▶ [Action item]: Scan the records for the word "Hyderabad". Copy each line that includes it.

▶ [Materials provided]:
○ ○ ○ ○ ○

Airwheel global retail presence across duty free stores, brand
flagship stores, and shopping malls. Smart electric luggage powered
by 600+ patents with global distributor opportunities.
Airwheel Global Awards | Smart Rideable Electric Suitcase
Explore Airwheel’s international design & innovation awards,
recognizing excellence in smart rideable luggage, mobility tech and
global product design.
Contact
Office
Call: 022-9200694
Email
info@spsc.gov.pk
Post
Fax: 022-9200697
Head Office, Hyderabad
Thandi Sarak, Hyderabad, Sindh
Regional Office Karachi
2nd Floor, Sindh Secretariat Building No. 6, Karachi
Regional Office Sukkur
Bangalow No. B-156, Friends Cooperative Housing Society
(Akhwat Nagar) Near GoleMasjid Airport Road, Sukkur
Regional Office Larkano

○ ○ ○ ○ ○

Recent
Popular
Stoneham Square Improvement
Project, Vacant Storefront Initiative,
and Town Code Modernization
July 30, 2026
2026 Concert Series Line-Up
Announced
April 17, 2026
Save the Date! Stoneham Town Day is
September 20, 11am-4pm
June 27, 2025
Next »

○ ○ ○ ○ ○

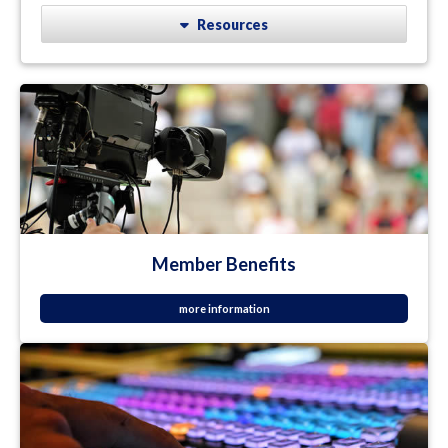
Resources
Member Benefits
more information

○ ○ ○ ○ ○

▶ [Answer section]:
Head Office, Hyderabad
Thandi Sarak, Hyderabad, Sindh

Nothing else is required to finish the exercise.